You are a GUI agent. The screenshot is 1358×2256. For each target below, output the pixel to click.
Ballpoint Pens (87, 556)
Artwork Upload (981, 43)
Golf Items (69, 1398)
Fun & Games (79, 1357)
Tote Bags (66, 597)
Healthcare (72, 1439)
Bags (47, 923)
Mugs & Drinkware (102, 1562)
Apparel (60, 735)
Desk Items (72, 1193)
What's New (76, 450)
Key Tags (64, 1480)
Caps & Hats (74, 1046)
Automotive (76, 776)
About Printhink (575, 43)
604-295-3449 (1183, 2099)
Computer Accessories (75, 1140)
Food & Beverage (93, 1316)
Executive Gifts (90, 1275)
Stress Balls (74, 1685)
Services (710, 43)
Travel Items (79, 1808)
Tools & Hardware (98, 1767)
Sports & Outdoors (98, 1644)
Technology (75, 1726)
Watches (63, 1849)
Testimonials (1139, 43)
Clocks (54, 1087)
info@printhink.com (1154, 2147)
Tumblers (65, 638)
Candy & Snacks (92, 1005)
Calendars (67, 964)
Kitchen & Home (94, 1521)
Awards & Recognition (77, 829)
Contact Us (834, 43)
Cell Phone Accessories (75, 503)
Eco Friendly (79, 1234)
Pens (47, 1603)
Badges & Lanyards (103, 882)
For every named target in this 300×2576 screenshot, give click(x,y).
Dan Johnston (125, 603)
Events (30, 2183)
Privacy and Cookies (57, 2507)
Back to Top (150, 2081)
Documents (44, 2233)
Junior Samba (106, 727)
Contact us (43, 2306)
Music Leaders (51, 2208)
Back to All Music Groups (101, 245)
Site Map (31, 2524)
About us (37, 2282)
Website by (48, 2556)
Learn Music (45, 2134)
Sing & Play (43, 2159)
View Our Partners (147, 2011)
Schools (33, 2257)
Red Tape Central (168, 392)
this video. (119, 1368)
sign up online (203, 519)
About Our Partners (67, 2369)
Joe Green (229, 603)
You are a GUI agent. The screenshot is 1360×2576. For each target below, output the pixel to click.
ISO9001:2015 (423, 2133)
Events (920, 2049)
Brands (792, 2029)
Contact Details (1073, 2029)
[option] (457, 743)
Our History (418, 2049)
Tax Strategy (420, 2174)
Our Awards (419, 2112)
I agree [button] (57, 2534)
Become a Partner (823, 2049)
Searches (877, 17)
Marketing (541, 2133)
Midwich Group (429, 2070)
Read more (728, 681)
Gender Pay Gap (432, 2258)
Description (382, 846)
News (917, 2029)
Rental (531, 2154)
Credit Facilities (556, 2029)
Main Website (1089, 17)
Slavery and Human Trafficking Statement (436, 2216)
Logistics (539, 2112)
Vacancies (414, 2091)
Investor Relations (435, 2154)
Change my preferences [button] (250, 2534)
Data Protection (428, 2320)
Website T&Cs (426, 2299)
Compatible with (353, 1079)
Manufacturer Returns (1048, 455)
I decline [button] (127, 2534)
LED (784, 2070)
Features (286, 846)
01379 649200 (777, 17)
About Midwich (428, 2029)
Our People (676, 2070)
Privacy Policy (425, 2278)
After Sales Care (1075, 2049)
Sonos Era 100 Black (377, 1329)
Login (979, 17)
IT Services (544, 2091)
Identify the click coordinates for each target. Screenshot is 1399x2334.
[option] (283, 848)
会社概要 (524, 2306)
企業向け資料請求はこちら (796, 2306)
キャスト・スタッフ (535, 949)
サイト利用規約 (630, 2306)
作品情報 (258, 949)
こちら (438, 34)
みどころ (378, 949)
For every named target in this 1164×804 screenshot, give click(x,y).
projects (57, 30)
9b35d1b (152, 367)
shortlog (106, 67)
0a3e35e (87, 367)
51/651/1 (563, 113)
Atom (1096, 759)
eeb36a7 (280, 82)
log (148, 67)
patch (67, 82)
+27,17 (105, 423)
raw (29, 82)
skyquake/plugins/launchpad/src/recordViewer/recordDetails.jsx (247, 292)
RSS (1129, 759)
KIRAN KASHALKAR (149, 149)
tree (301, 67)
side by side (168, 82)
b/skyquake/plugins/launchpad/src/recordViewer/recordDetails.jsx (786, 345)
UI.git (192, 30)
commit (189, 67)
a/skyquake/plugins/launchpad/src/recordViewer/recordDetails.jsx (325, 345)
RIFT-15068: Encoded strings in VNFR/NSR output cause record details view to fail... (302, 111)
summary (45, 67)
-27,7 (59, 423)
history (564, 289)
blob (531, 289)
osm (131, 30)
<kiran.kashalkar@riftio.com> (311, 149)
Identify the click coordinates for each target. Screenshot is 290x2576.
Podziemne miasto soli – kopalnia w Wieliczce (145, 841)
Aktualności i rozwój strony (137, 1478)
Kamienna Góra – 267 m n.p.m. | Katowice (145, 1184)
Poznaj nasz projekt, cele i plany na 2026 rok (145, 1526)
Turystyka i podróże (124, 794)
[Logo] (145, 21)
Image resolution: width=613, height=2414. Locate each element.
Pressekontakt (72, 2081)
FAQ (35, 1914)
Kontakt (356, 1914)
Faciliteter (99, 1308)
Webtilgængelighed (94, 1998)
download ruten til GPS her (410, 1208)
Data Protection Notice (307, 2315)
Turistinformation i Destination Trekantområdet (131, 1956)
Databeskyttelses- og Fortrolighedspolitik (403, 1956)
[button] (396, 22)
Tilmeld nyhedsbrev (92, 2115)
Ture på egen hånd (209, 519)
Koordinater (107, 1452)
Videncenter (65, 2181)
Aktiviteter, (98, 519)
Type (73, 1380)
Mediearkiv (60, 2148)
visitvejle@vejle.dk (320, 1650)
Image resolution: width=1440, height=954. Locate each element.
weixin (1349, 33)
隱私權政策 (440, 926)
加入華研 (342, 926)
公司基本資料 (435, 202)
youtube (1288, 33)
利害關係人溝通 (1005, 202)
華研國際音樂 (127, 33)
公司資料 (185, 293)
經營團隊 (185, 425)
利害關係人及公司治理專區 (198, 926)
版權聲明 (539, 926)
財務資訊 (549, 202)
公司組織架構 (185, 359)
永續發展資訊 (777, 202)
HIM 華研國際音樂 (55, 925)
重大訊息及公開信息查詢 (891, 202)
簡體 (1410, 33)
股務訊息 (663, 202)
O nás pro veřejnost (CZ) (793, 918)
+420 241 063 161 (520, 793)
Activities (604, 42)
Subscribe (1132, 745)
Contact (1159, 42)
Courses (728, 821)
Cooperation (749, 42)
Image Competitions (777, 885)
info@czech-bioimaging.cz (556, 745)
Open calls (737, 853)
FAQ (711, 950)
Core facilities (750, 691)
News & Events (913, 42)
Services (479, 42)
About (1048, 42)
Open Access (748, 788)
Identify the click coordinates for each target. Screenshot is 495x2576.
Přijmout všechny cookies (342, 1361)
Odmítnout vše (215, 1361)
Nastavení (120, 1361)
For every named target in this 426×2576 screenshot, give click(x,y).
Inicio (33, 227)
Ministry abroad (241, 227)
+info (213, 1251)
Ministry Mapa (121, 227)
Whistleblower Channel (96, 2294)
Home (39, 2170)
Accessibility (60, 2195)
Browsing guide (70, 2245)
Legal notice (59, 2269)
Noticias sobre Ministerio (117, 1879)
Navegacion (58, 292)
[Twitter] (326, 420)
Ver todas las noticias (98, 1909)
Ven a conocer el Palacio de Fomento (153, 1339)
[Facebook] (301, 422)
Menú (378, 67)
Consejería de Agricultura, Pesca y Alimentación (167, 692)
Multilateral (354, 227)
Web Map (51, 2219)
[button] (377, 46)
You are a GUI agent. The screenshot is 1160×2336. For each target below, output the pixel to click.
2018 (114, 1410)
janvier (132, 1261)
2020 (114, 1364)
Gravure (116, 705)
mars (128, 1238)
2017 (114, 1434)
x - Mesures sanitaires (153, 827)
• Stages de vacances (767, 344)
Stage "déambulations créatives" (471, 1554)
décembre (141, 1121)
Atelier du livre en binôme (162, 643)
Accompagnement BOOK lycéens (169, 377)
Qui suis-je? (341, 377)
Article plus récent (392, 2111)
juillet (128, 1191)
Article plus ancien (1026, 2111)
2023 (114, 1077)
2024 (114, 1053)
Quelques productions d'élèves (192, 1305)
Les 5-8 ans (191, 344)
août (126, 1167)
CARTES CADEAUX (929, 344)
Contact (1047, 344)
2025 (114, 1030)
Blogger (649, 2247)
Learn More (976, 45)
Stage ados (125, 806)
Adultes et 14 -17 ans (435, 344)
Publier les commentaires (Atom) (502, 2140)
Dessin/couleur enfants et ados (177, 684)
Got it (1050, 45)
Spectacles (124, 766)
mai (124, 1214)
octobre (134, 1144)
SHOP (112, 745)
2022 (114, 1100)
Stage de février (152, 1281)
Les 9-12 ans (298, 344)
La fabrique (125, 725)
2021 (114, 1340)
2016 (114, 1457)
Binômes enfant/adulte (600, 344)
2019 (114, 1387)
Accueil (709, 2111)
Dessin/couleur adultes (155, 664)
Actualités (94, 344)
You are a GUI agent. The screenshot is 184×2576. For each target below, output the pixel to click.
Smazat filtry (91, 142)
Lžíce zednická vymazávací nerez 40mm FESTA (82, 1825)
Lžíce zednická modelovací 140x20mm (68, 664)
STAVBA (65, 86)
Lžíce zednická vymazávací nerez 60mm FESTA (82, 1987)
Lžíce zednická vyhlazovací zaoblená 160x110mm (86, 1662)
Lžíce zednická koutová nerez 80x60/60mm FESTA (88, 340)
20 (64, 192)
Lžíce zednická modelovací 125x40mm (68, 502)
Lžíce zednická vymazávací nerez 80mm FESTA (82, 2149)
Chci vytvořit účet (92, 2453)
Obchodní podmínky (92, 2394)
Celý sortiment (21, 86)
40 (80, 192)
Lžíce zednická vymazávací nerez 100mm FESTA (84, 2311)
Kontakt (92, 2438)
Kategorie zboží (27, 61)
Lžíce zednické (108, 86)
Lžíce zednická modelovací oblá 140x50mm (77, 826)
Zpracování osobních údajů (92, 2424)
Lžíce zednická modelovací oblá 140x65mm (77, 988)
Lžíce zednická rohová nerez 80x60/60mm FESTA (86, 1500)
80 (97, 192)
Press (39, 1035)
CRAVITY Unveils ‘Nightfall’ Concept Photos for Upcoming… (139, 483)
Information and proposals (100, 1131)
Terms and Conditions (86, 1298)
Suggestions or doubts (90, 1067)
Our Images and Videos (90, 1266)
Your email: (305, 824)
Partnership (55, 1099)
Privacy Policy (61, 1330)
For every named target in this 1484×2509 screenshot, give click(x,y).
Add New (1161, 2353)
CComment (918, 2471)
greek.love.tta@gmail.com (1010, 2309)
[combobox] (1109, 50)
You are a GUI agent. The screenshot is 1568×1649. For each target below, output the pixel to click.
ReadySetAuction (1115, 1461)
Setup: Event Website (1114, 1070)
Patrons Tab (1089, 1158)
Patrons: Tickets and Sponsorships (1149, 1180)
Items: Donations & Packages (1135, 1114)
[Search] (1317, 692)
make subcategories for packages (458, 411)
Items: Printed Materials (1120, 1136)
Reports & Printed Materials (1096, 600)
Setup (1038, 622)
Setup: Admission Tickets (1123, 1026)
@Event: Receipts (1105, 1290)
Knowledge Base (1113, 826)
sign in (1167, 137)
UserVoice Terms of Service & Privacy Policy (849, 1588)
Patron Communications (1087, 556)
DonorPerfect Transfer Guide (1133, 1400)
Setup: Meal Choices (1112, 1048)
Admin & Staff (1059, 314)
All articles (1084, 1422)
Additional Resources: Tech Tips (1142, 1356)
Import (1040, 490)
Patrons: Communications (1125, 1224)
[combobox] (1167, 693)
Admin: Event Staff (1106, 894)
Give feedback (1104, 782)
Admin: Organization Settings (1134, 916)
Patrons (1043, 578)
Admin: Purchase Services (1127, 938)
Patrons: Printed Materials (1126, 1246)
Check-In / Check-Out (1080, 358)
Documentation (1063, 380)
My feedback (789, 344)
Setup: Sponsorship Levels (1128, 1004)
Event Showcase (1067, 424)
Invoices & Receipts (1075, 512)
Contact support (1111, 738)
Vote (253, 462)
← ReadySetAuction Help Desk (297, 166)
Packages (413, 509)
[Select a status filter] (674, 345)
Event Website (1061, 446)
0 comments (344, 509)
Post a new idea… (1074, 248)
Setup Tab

_Exercise brief_
Your answer must consist solely of the lines above between the line holding "Contact us (43, 2306)" and the line holding "Joe Green (229, 603)", inclusive, copied exactly.

_Result for this task_
Contact us (43, 2306)
Music Leaders (51, 2208)
Back to All Music Groups (101, 245)
Site Map (31, 2524)
About us (37, 2282)
Website by (48, 2556)
Learn Music (45, 2134)
Sing & Play (43, 2159)
View Our Partners (147, 2011)
Schools (33, 2257)
Red Tape Central (168, 392)
this video. (119, 1368)
sign up online (203, 519)
About Our Partners (67, 2369)
Joe Green (229, 603)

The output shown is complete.